**WHAT IS REQUIRED:**
When a line in the listing below contains the word "will", return a copy of that line.

= = = = = = =

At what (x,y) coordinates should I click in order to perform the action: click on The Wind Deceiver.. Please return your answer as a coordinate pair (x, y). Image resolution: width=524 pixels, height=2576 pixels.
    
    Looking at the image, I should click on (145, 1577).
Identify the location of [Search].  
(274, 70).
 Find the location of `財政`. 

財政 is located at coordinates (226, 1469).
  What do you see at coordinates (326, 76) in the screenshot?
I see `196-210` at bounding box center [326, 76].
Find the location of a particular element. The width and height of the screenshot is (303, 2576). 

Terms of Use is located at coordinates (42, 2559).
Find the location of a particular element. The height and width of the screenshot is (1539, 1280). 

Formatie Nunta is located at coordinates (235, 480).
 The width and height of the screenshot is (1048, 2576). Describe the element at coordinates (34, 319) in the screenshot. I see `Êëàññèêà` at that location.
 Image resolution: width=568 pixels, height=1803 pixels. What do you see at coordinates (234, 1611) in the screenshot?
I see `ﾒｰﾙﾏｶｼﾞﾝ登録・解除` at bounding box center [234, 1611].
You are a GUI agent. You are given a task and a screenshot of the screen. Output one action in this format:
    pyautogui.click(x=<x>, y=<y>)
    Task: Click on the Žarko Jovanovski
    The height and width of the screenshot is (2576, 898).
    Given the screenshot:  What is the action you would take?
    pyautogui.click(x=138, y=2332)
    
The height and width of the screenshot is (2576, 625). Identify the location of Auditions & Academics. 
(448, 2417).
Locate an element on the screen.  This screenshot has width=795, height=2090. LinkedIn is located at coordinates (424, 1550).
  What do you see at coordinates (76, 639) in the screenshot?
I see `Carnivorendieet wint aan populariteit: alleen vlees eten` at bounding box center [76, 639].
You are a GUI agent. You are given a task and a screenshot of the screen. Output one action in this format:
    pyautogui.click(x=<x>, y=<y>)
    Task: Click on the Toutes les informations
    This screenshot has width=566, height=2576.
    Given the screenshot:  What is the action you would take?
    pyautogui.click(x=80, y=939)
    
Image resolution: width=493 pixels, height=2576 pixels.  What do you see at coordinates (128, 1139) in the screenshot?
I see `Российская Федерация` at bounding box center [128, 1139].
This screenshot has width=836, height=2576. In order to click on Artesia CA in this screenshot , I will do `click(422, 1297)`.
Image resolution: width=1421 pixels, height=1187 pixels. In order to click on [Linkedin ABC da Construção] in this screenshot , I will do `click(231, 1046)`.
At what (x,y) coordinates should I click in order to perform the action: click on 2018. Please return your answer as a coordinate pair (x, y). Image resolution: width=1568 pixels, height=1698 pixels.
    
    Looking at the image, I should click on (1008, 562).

= = = = = = =

**EXERCISE ANSWER:**
This screenshot has width=836, height=2576. In order to click on Artesia CA in this screenshot , I will do `click(422, 1297)`.
Image resolution: width=1421 pixels, height=1187 pixels. In order to click on [Linkedin ABC da Construção] in this screenshot , I will do `click(231, 1046)`.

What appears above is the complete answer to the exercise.